What you should do
Among the lines below, take the one holding "proposons à des", the one holding "l'ouverture d'un ou plusieurs restaurants en", and all lines between them. Set them down exactly.

=== Information supplied ===

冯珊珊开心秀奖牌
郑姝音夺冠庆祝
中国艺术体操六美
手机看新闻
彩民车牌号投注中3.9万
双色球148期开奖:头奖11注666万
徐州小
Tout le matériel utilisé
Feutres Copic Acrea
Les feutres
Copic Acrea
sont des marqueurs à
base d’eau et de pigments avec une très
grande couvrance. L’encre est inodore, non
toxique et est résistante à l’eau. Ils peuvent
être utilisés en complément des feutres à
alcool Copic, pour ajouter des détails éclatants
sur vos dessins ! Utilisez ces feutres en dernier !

===
=== Information supplied ===

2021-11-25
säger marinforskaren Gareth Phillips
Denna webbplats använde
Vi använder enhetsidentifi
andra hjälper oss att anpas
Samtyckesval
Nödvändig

===
=== Information supplied ===

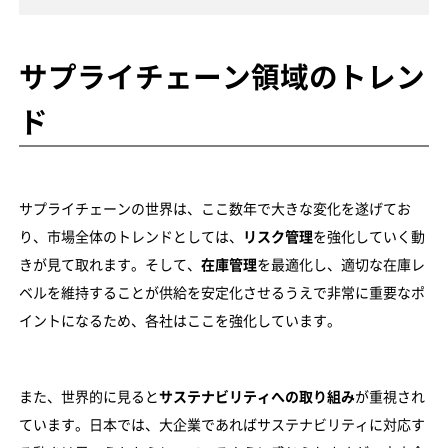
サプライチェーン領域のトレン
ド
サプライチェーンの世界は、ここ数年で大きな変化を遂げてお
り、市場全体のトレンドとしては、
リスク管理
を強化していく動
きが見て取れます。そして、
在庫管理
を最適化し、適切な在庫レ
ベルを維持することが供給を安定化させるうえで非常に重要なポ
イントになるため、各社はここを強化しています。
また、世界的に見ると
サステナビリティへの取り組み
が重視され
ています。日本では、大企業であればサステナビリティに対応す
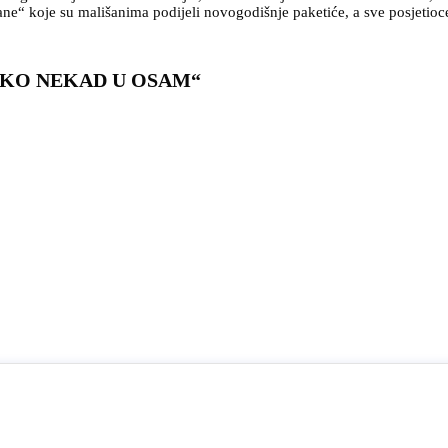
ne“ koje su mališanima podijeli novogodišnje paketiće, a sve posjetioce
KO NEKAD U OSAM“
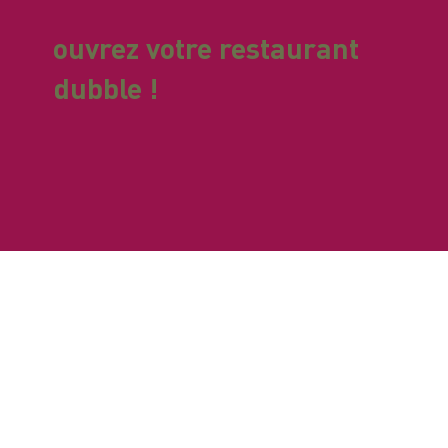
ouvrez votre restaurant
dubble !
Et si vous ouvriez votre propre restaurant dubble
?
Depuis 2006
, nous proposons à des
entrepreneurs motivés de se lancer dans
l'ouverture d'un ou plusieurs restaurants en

===

Answer to the exercise
, nous proposons à des
entrepreneurs motivés de se lancer dans
l'ouverture d'un ou plusieurs restaurants en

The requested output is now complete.